[Source records]
-*-
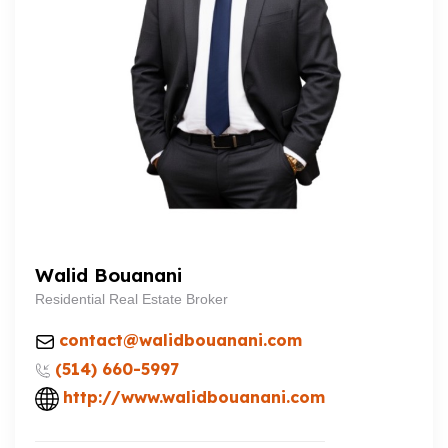
Walid Bouanani
Residential Real Estate Broker
contact@walidbouanani.com
(514) 660-5997
http://www.walidbouanani.com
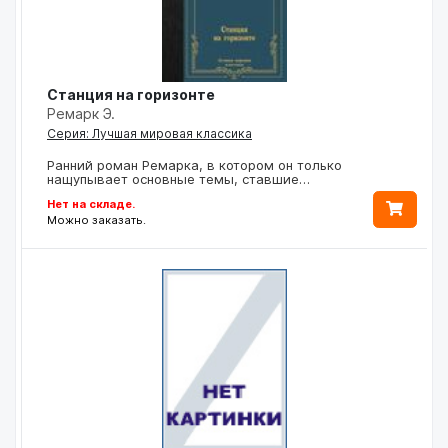
Станция на горизонте
Ремарк Э.
Серия: Лучшая мировая классика
Ранний роман Ремарка, в котором он только
нащупывает основные темы, ставшие…
Нет на складе.
Можно заказать.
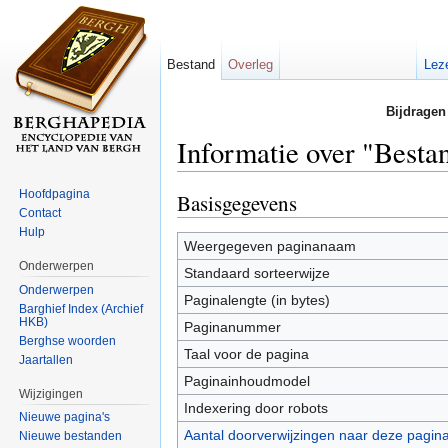
Bestand
Overleg
Lez
Bijdragen
Informatie over "Besta
Ga naar:
navigatie
,
zoeken
Hoofdpagina
Basisgegevens
Contact
Hulp
Weergegeven paginanaam
Onderwerpen
Standaard sorteerwijze
Onderwerpen
Paginalengte (in bytes)
Barghief Index (Archief
HKB)
Paginanummer
Berghse woorden
Taal voor de pagina
Jaartallen
Paginainhoudmodel
Wijzigingen
Indexering door robots
Nieuwe pagina's
Aantal doorverwijzingen naar deze pagin
Nieuwe bestanden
-*-
* **What to do**:
Every record must be duplicated exactly, except for the pictures, which are left out.

* **Response to this exercise**:
Walid Bouanani
Residential Real Estate Broker
contact@walidbouanani.com
(514) 660-5997
http://www.walidbouanani.com
Станция на горизонте
Ремарк Э.
Серия: Лучшая мировая классика
Ранний роман Ремарка, в котором он только
нащупывает основные темы, ставшие…
Нет на складе.
Можно заказать.
Bestand
Overleg
Lez
Bijdragen
Informatie over "Besta
Ga naar:
navigatie
,
zoeken
Hoofdpagina
Basisgegevens
Contact
Hulp
Weergegeven paginanaam
Onderwerpen
Standaard sorteerwijze
Onderwerpen
Paginalengte (in bytes)
Barghief Index (Archief
HKB)
Paginanummer
Berghse woorden
Taal voor de pagina
Jaartallen
Paginainhoudmodel
Wijzigingen
Indexering door robots
Nieuwe pagina's
Aantal doorverwijzingen naar deze pagin
Nieuwe bestanden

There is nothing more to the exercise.